> **Bounding box prediction data**
= = =

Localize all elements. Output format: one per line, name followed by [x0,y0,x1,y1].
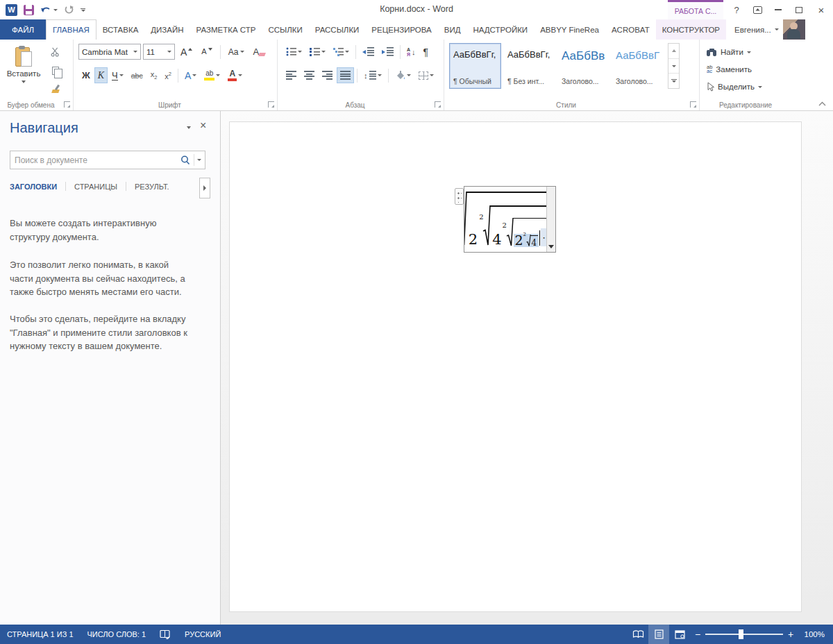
styles-gallery-more-button[interactable] [668,74,679,88]
font-dialog-launcher-icon[interactable] [268,101,274,108]
read-mode-button[interactable] [628,625,648,644]
align-left-button[interactable] [283,67,300,83]
tab-acrobat[interactable]: ACROBAT [605,19,656,40]
format-painter-button[interactable] [47,81,64,97]
restore-button[interactable] [790,3,808,17]
font-name-combo[interactable]: Cambria Mat [78,44,141,60]
user-avatar[interactable] [783,19,805,40]
align-center-button[interactable] [301,67,318,83]
tab-page-layout[interactable]: РАЗМЕТКА СТР [190,19,262,40]
highlight-color-button[interactable]: ab [201,67,224,83]
nav-tab-headings[interactable]: ЗАГОЛОВКИ [10,183,65,191]
close-button[interactable]: × [812,3,830,17]
document-page[interactable]: 2 2 2 4 2 [229,121,802,612]
decrease-indent-button[interactable] [359,44,378,60]
select-button[interactable]: Выделить [707,79,762,94]
zoom-out-button[interactable]: − [690,629,705,640]
increase-indent-button[interactable] [378,44,397,60]
show-paragraph-marks-button[interactable]: ¶ [420,44,432,60]
tab-mailings[interactable]: РАССЫЛКИ [309,19,366,40]
page-indicator[interactable]: СТРАНИЦА 1 ИЗ 1 [0,625,81,644]
styles-scroll-up-button[interactable] [668,44,679,59]
print-layout-button[interactable] [648,625,669,644]
tab-references[interactable]: ССЫЛКИ [262,19,308,40]
zoom-level[interactable]: 100% [798,630,833,638]
justify-button[interactable] [337,67,354,83]
replace-button[interactable]: abac Заменить [707,62,752,77]
scrollbar-down-button[interactable] [548,242,555,251]
paste-dropdown-icon [22,80,26,83]
find-button[interactable]: Найти [707,44,751,60]
bold-button[interactable]: Ж [78,67,94,83]
multilevel-list-button[interactable] [330,44,353,60]
proofing-status[interactable] [153,625,178,644]
style-card-heading1[interactable]: АаБбВв Заголово... [557,43,609,89]
underline-button[interactable]: Ч [108,67,127,83]
equation-scrollbar[interactable] [546,187,555,252]
tab-home[interactable]: ГЛАВНАЯ [46,19,96,40]
web-layout-button[interactable] [669,625,690,644]
equation-object[interactable]: 2 2 2 4 2 [464,186,556,253]
clipboard-dialog-launcher-icon[interactable] [64,101,70,108]
nav-tab-pages[interactable]: СТРАНИЦЫ [66,183,126,191]
grow-font-button[interactable]: А [177,44,196,60]
zoom-in-button[interactable]: + [783,629,798,640]
borders-button[interactable] [415,67,437,83]
search-input[interactable] [10,155,180,165]
language-indicator[interactable]: РУССКИЙ [178,625,228,644]
search-icon[interactable] [180,155,191,166]
tab-file[interactable]: ФАЙЛ [0,19,46,40]
font-size-combo[interactable]: 11 [143,44,175,60]
sort-button[interactable]: АЯ↓ [403,44,419,60]
align-right-button[interactable] [319,67,336,83]
paragraph-dialog-launcher-icon[interactable] [435,101,441,108]
superscript-button[interactable]: x2 [161,67,175,83]
strikethrough-button[interactable]: abc [128,67,146,83]
clear-formatting-button[interactable]: А [250,44,269,60]
numbering-button[interactable] [306,44,329,60]
help-button[interactable]: ? [727,3,746,17]
styles-dialog-launcher-icon[interactable] [690,101,696,108]
tab-view[interactable]: ВИД [438,19,467,40]
text-effects-button[interactable]: А [181,67,200,83]
nav-tab-results[interactable]: РЕЗУЛЬТ. [126,183,177,191]
italic-button[interactable]: К [94,67,108,83]
shrink-font-button[interactable]: А [198,44,215,60]
contextual-tab-group-label[interactable]: РАБОТА С... [668,0,723,19]
scroll-down-icon [672,65,676,67]
tab-addins[interactable]: НАДСТРОЙКИ [466,19,534,40]
paste-button[interactable]: Вставить [6,43,42,105]
equation-drag-handle[interactable] [455,188,464,205]
copy-button[interactable] [47,62,64,78]
tab-insert[interactable]: ВСТАВКА [96,19,145,40]
navigation-pane-close-icon[interactable]: × [200,119,206,132]
shading-button[interactable] [392,67,414,83]
cut-button[interactable] [47,44,64,60]
change-case-button[interactable]: Аа [225,44,248,60]
ribbon-display-options-button[interactable] [748,3,766,17]
style-card-heading2[interactable]: АаБбВвГ Заголово... [612,43,664,89]
document-search-box[interactable] [10,151,205,169]
font-color-button[interactable]: А [224,67,246,83]
bullets-button[interactable] [283,44,305,60]
shrink-arrow-icon [208,48,212,51]
tab-abbyy[interactable]: ABBYY FineRea [534,19,605,40]
user-account[interactable]: Евгения... [730,19,783,40]
styles-scroll-down-button[interactable] [668,59,679,74]
tab-design[interactable]: ДИЗАЙН [144,19,190,40]
search-options-dropdown-icon[interactable] [197,159,201,161]
nav-tabs-overflow-button[interactable] [199,178,210,198]
zoom-slider-thumb[interactable] [739,629,743,639]
tab-review[interactable]: РЕЦЕНЗИРОВА [365,19,437,40]
equation-content[interactable]: 2 2 2 4 2 [464,187,546,252]
minimize-button[interactable] [769,3,787,17]
line-spacing-button[interactable]: ↕ [360,67,385,83]
navigation-pane-options-icon[interactable] [187,126,191,129]
style-card-normal[interactable]: АаБбВвГг, ¶ Обычный [449,43,501,89]
word-count[interactable]: ЧИСЛО СЛОВ: 1 [81,625,153,644]
subscript-button[interactable]: x2 [147,67,161,83]
zoom-slider[interactable] [705,634,783,635]
style-card-no-spacing[interactable]: АаБбВвГг, ¶ Без инт... [503,43,555,89]
collapse-ribbon-button[interactable] [818,101,826,106]
tab-equation-design[interactable]: КОНСТРУКТОР [656,19,726,40]
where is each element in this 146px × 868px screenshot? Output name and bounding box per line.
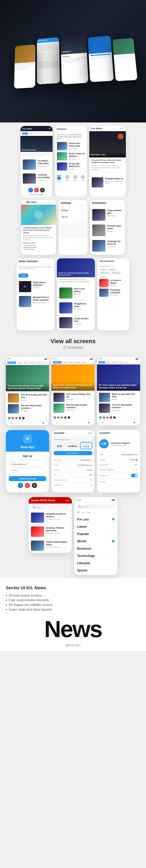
sp-user-tab[interactable]: 👤 [134, 422, 135, 423]
tab-business-wl[interactable]: Business [29, 362, 36, 364]
plan-price-2: $4.99/mo [68, 445, 77, 447]
plan-option-1[interactable]: 1 mo $9.99 [54, 442, 65, 449]
save-tab[interactable]: ♥ [32, 422, 33, 424]
logout-item[interactable]: Log out › [58, 214, 88, 220]
cat-business[interactable]: Business [74, 545, 117, 552]
bbc-label: BBC News [26, 201, 36, 203]
rt-search[interactable]: 🔍 Search [31, 505, 69, 509]
tab-world-sp[interactable]: World [106, 361, 111, 364]
settings-item[interactable]: Settings › [58, 207, 88, 214]
tab-item-3[interactable]: Save [73, 175, 77, 183]
tab-business[interactable]: Business [35, 132, 43, 135]
tab-world-wl[interactable]: World [23, 362, 29, 364]
cat-latest[interactable]: Latest [74, 523, 117, 530]
tab-item-1[interactable]: Home [57, 175, 61, 183]
apple-icon[interactable]: ⌘ [40, 188, 45, 192]
cam-settings-field[interactable]: Settings › [97, 479, 140, 485]
cam-bm-label: Bookmarks [99, 464, 108, 466]
cn-value: Finland [86, 469, 92, 471]
search-tab[interactable]: ⌕ [22, 422, 23, 424]
fox-news-screen: Fox News 9:41 RISING SU... Consumers hit… [89, 126, 126, 196]
tab-world[interactable]: World [29, 132, 34, 135]
cat-search-input[interactable]: Search [82, 506, 88, 507]
tab-sports-sp[interactable]: Sports [119, 361, 124, 364]
acc-color-dots [51, 415, 95, 420]
cat-tab-local[interactable]: Local [81, 511, 86, 514]
tab-biz-acc[interactable]: Business [73, 361, 80, 364]
cat-technology[interactable]: Technology [74, 552, 117, 560]
kit-title: Sector UI Kit. News. [6, 585, 140, 590]
cat-popular[interactable]: Popular [74, 530, 117, 538]
account-screen-large: 9:41 ▮▮▮ Welcome Latest World Business S… [51, 357, 95, 425]
tab-us-sp[interactable]: Life [125, 361, 128, 364]
tag-chip-2[interactable]: #Politics [108, 268, 116, 271]
tab-us-wl[interactable]: US [42, 362, 46, 364]
sp-search-tab[interactable]: ⌕ [113, 422, 114, 423]
cat-world-label: World [77, 539, 86, 543]
rt-source-1: RT News • 2h ago [46, 519, 69, 520]
email-input-su[interactable]: john@example.com [11, 463, 43, 465]
fi-source-1: BBC News [69, 148, 85, 150]
tab-welcome-sp[interactable]: Latest [98, 361, 105, 364]
cat-world[interactable]: World [74, 538, 117, 545]
tab-latest-acc[interactable]: Latest [62, 361, 67, 364]
back-icon[interactable]: ← [23, 201, 25, 203]
save-button[interactable]: Save [19, 274, 28, 278]
fb-icon-su[interactable]: f [18, 483, 23, 488]
pass-input-su[interactable]: •••••••• [11, 471, 43, 473]
cat-search[interactable]: 🔍 Search [77, 504, 115, 509]
big-news-logo: News [6, 618, 140, 641]
bullet-icon-3: • [6, 603, 7, 607]
tag-chip-1[interactable]: #Sports [99, 268, 107, 271]
acc-source-1: Fox News [66, 399, 93, 400]
tag-chip-4[interactable]: #Wittenberg [111, 272, 121, 274]
plan-option-2[interactable]: 3 mo $4.99/mo [66, 442, 79, 449]
bullet-icon-1: • [6, 594, 7, 597]
sp-home-tab[interactable]: ◉ [102, 422, 103, 423]
apple-icon-su[interactable]: ⌘ [32, 483, 37, 488]
acc-user-tab[interactable]: 👤 [88, 422, 90, 423]
tag-chip-3[interactable]: #Bloomberg [99, 272, 110, 274]
menu-icon[interactable]: ☰ [49, 127, 51, 130]
sp-save-tab[interactable]: ♥ [123, 422, 124, 423]
cat-lifestyle[interactable]: Lifestyle [74, 560, 117, 567]
cat-tab-all[interactable]: All [76, 511, 80, 514]
create-account-btn[interactable]: Create an account [9, 476, 46, 481]
cam-nl-toggle[interactable] [131, 474, 138, 477]
feature-item-2: Doctor teams fix diabetes AP News [57, 151, 85, 161]
search-input-rt[interactable]: Search [37, 506, 42, 508]
acc-save-tab[interactable]: ♥ [78, 422, 79, 423]
acc-search-tab[interactable]: ⌕ [67, 422, 68, 423]
cat-for-you[interactable]: For you [74, 516, 117, 523]
ch-title-1: Study shows millionths [33, 281, 52, 286]
plan-option-3[interactable]: 1 yr $54.99 [80, 442, 92, 449]
sp-dot-orange [103, 416, 105, 419]
get-premium-btn[interactable]: Get Premium + [54, 451, 92, 455]
tab-sp-acc[interactable]: Sports [81, 361, 86, 364]
facebook-icon[interactable]: f [28, 188, 33, 192]
middle-screens-section: ← BBC News I studied happiness, then rea… [0, 198, 146, 256]
g-icon-su[interactable]: G [25, 483, 30, 488]
tab-latest-wl[interactable]: Latest [17, 362, 23, 364]
tab-welcome[interactable]: Welcome [7, 362, 16, 364]
home-tab[interactable]: ◉ [11, 422, 12, 424]
tab-item-4[interactable]: User [81, 175, 85, 183]
ch-source-2: BBC World News [33, 302, 52, 304]
wl-item-1: How do you play your New Year... Reuters [8, 393, 47, 404]
tab-welcome-acc[interactable]: Welcome [53, 361, 62, 364]
tab-world-acc[interactable]: World [68, 361, 73, 364]
wl-title-1: How do you play your New Year... [21, 393, 47, 399]
create-account-link[interactable]: Choose an account [22, 194, 51, 195]
user-tab[interactable]: 👤 [42, 422, 44, 424]
google-icon[interactable]: G [34, 188, 39, 192]
acc-home-tab[interactable]: ◉ [56, 422, 58, 423]
cam-bm-value: 26 › [135, 464, 138, 466]
tab-latest[interactable]: Latest [22, 132, 28, 135]
cat-sports[interactable]: Sports [74, 567, 117, 574]
fox-news-item-1: Taxpayer teams fix Major Sync systems to… [89, 176, 126, 189]
cat-tab-world[interactable]: World [86, 511, 91, 514]
tab-biz-sp[interactable]: Business [111, 361, 118, 364]
tab-item-2[interactable]: Search [65, 175, 69, 183]
signup-screen-large: N News App Sign up Email john@example.co… [6, 430, 49, 492]
tab-sports-wl[interactable]: Sports [37, 362, 42, 364]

= = =

> **AIM OF THE EXERCISE**
Throughout the data above, report every line that contains the string "styles".

> **ANSWER BELOW**
styles-gallery-more-button[interactable] [668,74,679,88]
styles-scroll-up-button[interactable] [668,44,679,59]
styles-dialog-launcher-icon[interactable] [690,101,696,108]
styles-scroll-down-button[interactable] [668,59,679,74]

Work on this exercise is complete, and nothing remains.